Task objective - Restate, in full and unchanged, the entries that follow, but not their pictures.

Content starts

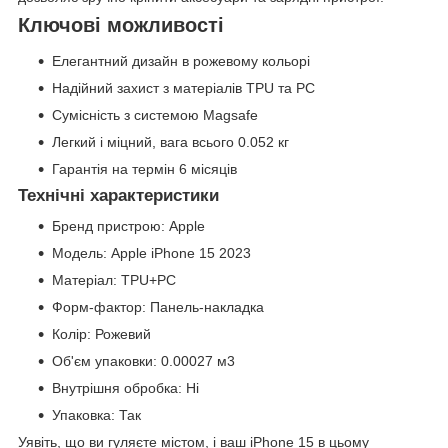
Ключові можливості
Елегантний дизайн в рожевому кольорі
Надійний захист з матеріалів TPU та PC
Сумісність з системою Magsafe
Легкий і міцний, вага всього 0.052 кг
Гарантія на термін 6 місяців
Технічні характеристики
Бренд пристрою: Apple
Модель: Apple iPhone 15 2023
Матеріал: TPU+PC
Форм-фактор: Панель-накладка
Колір: Рожевий
Об'єм упаковки: 0.00027 м3
Внутрішня обробка: Ні
Упаковка: Так
Уявіть, що ви гуляєте містом, і ваш iPhone 15 в цьому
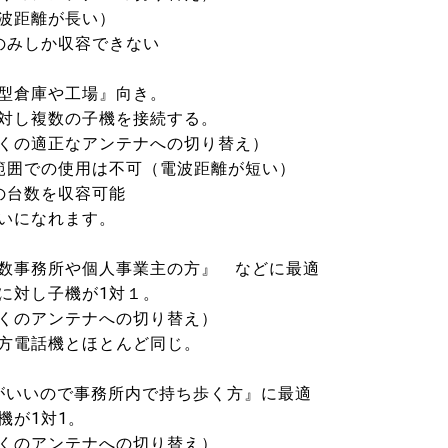
距離が長い）
みしか収容できない
型倉庫や工場』向き。
し複数の子機を接続する。
の適正なアンテナへの切り替え）
囲での使用は不可（電波距離が短い）
台数を収容可能
になれます。
数事務所や個人事業主の方』 などに最適
対し子機が1対１。
のアンテナへの切り替え）
電話機とほとんど同じ。
がいいので事務所内で持ち歩く方』に最適
が1対1。
のアンテナへの切り替え）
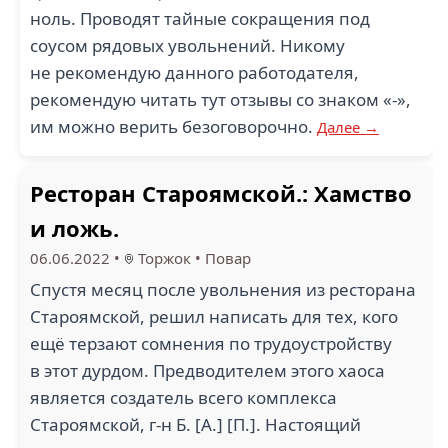
ноль. Проводят тайные сокращения под
соусом рядовых увольнений. Никому
не рекомендую данного работодателя,
рекомендую читать тут отзывы со знаком «-»,
им можно верить безоговорочно.
Далее →
Ресторан Староямской.: Хамство
и ложь.
06.06.2022
•
Торжок
•
Повар
Спустя месяц после увольнения из ресторана
Староямской, решил написать для тех, кого
ещё терзают сомнения по трудоустройству
в этот дурдом. Предводителем этого хаоса
является создатель всего комплекса
Староямской, г-н Б. [А.] [П.]. Настоящий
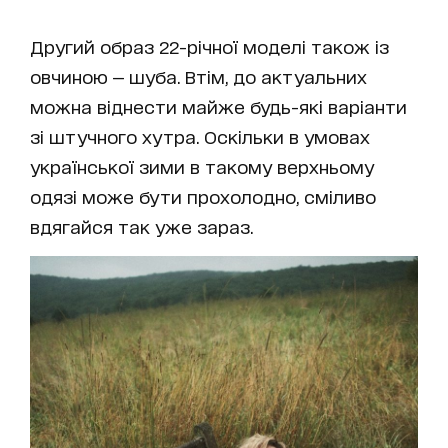
Другий образ 22-річної моделі також із
овчиною — шуба. Втім, до актуальних
можна віднести майже будь-які варіанти
зі штучного хутра. Оскільки в умовах
української зими в такому верхньому
одязі може бути прохолодно, сміливо
вдягайся так уже зараз.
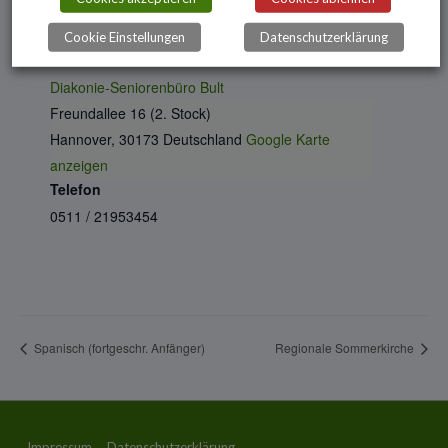
Cookie Einstellungen
Datenschutzerklärung
VERANSTALTUNGSORT
Diakonie-Seniorenbüro Bult
Freundallee 16 (2. Stock)
Hannover
,
30173
Deutschland
Google Karte
anzeigen
Telefon
0511 / 21953454
Spanisch (fortgeschr. Anfänger)
Regionale Sommerkirche
Impressum
Datenschutzerklärung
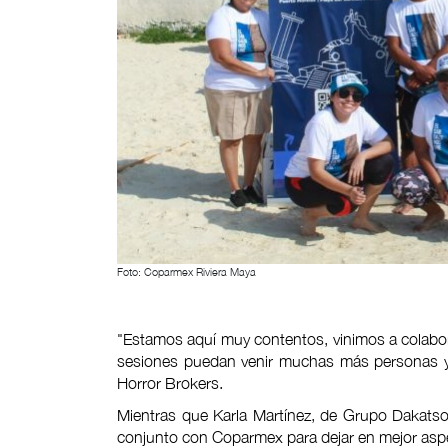
Foto: Coparmex Riviera Maya
"Estamos aquí muy contentos, vinimos a colabo
sesiones puedan venir muchas más personas y
Horror Brokers.
Mientras que Karla Martínez, de Grupo Dakatso
conjunto con Coparmex para dejar en mejor aspecto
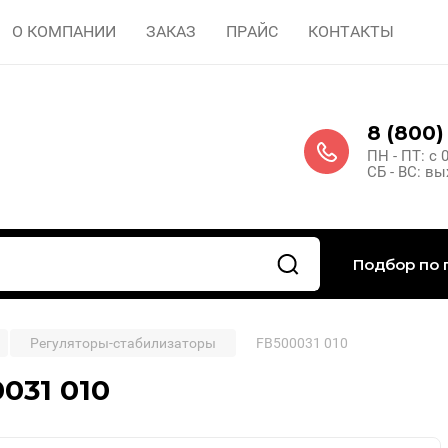
О КОМПАНИИ
ЗАКАЗ
ПРАЙС
КОНТАКТЫ
8 (800)
ПН - ПТ: с 
СБ - ВС: в
Подбор по 
Регуляторы-стабилизаторы
FB500031 010
031 010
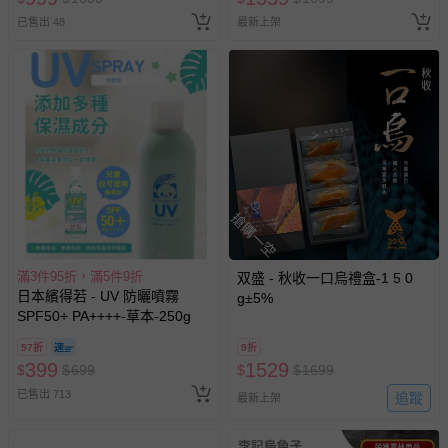
券使用
已售出 48
最新上架
搶購一空
滿3件95折，滿5件9折
双盛 - 秋收一口烏禮盒-1 5 0
日本繽得若 - UV 防曬噴霧
g±5%
SPF50+ PA++++-草本-250g
57折
9折
399
1529
$
$
699
$
$
1699
已售出 713
追蹤
最新上架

Content ends

Response -
Ключові можливості
Елегантний дизайн в рожевому кольорі
Надійний захист з матеріалів TPU та PC
Сумісність з системою Magsafe
Легкий і міцний, вага всього 0.052 кг
Гарантія на термін 6 місяців
Технічні характеристики
Бренд пристрою: Apple
Модель: Apple iPhone 15 2023
Матеріал: TPU+PC
Форм-фактор: Панель-накладка
Колір: Рожевий
Об'єм упаковки: 0.00027 м3
Внутрішня обробка: Ні
Упаковка: Так
Уявіть, що ви гуляєте містом, і ваш iPhone 15 в цьому
距離が長い）
みしか収容できない
型倉庫や工場』向き。
し複数の子機を接続する。
の適正なアンテナへの切り替え）
囲での使用は不可（電波距離が短い）
台数を収容可能
になれます。
数事務所や個人事業主の方』 などに最適
対し子機が1対１。
のアンテナへの切り替え）
電話機とほとんど同じ。
がいいので事務所内で持ち歩く方』に最適
が1対1。
のアンテナへの切り替え）
ноль. Проводят тайные сокращения под
соусом рядовых увольнений. Никому
не рекомендую данного работодателя,
рекомендую читать тут отзывы со знаком «-»,
им можно верить безоговорочно.
Далее →
Ресторан Староямской.: Хамство
и ложь.
06.06.2022
•
Торжок
•
Повар
Спустя месяц после увольнения из ресторана
Староямской, решил написать для тех, кого
ещё терзают сомнения по трудоустройству
в этот дурдом. Предводителем этого хаоса
является создатель всего комплекса
Староямской, г-н Б. [А.] [П.]. Настоящий
Другий образ 22-річної моделі також із
овчиною — шуба. Втім, до актуальних
можна віднести майже будь-які варіанти
зі штучного хутра. Оскільки в умовах
української зими в такому верхньому
одязі може бути прохолодно, сміливо
вдягайся так уже зараз.
Cookie Einstellungen
Datenschutzerklärung
VERANSTALTUNGSORT
Diakonie-Seniorenbüro Bult
Freundallee 16 (2. Stock)
Hannover
,
30173
Deutschland
Google Karte
anzeigen
Telefon
0511 / 21953454
Spanisch (fortgeschr. Anfänger)
Regionale Sommerkirche
Impressum
Datenschutzerklärung
Foto: Coparmex Riviera Maya
"Estamos aquí muy contentos, vinimos a colabo
sesiones puedan venir muchas más personas y
Horror Brokers.
Mientras que Karla Martínez, de Grupo Dakatso
conjunto con Coparmex para dejar en mejor aspecto
О КОМПАНИИ
ЗАКАЗ
ПРАЙС
КОНТАКТЫ
8 (800)
ПН - ПТ: с 
СБ - ВС: в
Подбор по 
Регуляторы-стабилизаторы
FB500031 010
031 010
券使用
已售出 48
最新上架
搶購一空
滿3件95折，滿5件9折
双盛 - 秋收一口烏禮盒-1 5 0
日本繽得若 - UV 防曬噴霧
g±5%
SPF50+ PA++++-草本-250g
57折
9折
399
1529
$
$
699
$
$
1699
已售出 713
追蹤
最新上架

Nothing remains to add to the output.